Rani Vidhata, Gautam Swetlana, Rawat Jitendra K, Singh Manjari, Devi Uma, Yadav Rajnish K, Roy Subhadeep, Kaithwas Gaurav
Department of Pharmaceutical Sciences, School of Biosciences and Biotechnology, Babasaheb Bhimrao Ambedkar University (A Central University), Vidya Vihar, Raibereli Road, Lucknow 226025, U.P., India.
Department of Pharmaceutical sciences, Faculty of Health and Medical sciences, Sam Higginbottom Institute of Agriculture Sciences and Technology, Naini, Allahabad, UP, India.
Physiol Behav. 2018 Jan 1;183:49-56. doi: 10.1016/j.physbeh.2017.10.024. Epub 2017 Oct 24.

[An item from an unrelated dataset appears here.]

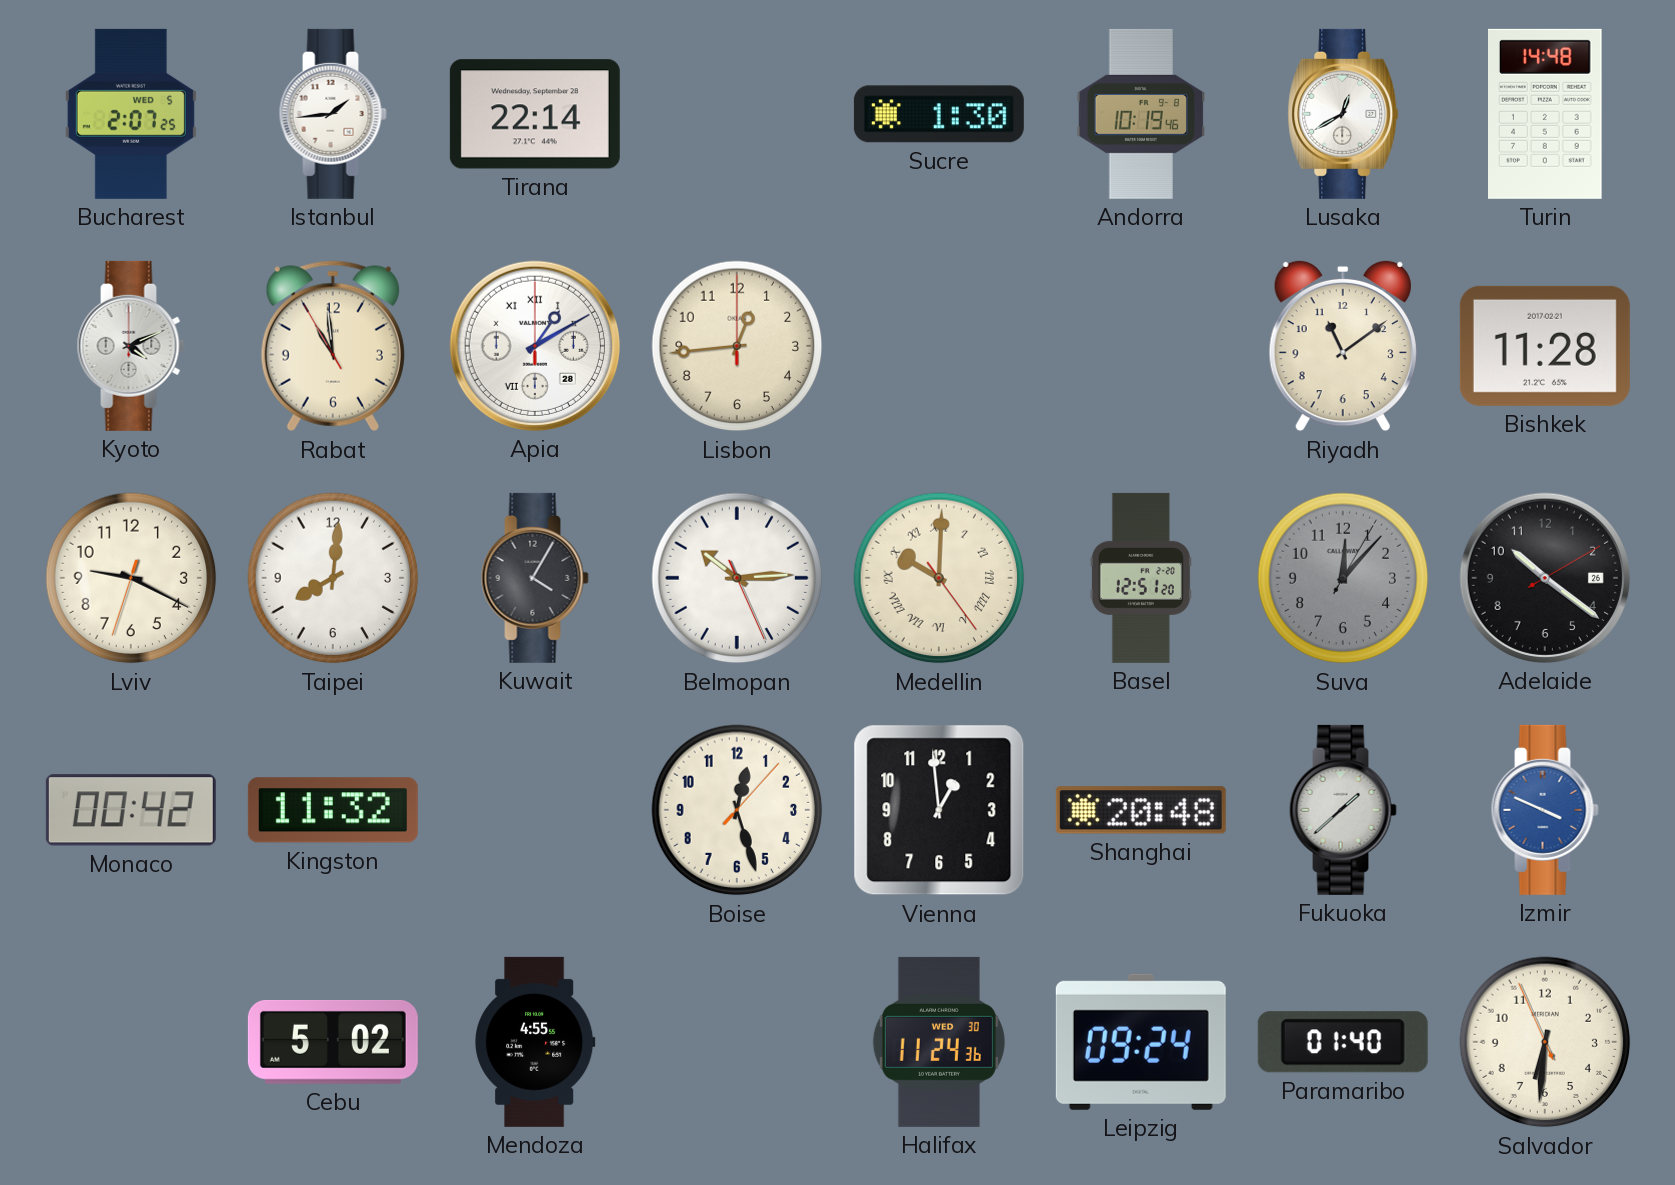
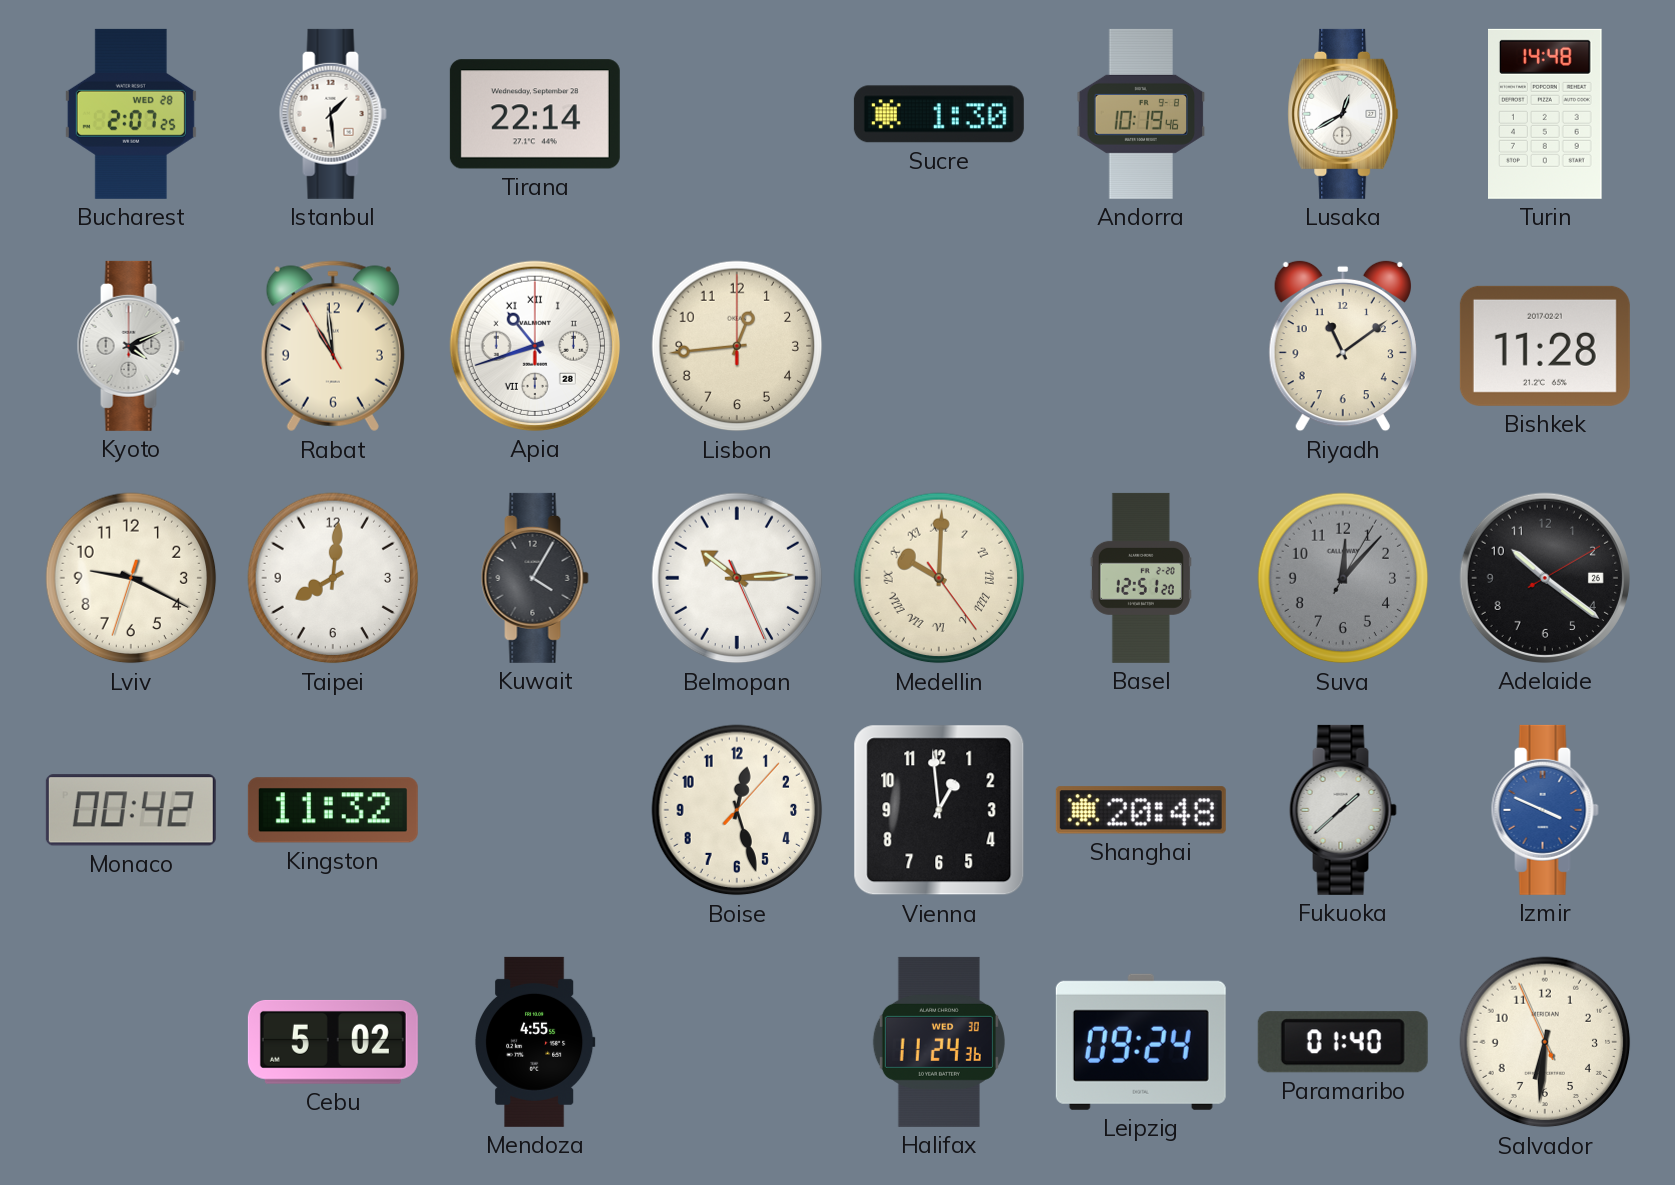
Bucharest date: WED 5 -> WED 28
Istanbul: 1:44 -> 1:29
Apia: 1:10 -> 10:42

The current study was initiated to explicate the shielding response of minocycline and doxycycline against early postnatal neurological damage and behavioral alteration convinced by terbutaline. Toxicity was induced by terbutaline at three successive days in the pups. The pups were scrutinized for behavioral, biochemical and inflammatory markers. Subsequent treatment with test drugs commenced a favorable effect on the autistic symptoms with more safeguard by doxycycline. The study also recognized peripheral inflammatory reactions and increased nitric oxide (NO) through terbutaline which was curtailed down by test drugs, with the much more noticeable effect of doxycycline. The GC-FID analysis and histopathological evaluation of the brain tissue elicited more pronounced protection by doxycycline. Doxycycline was also evident with remarkable down-regulation Pgp 9.5 [Ubiquitin carboxy-terminal hydrolase L1 (UCHL-1)] expression in the brain tissue in comparison to minocycline.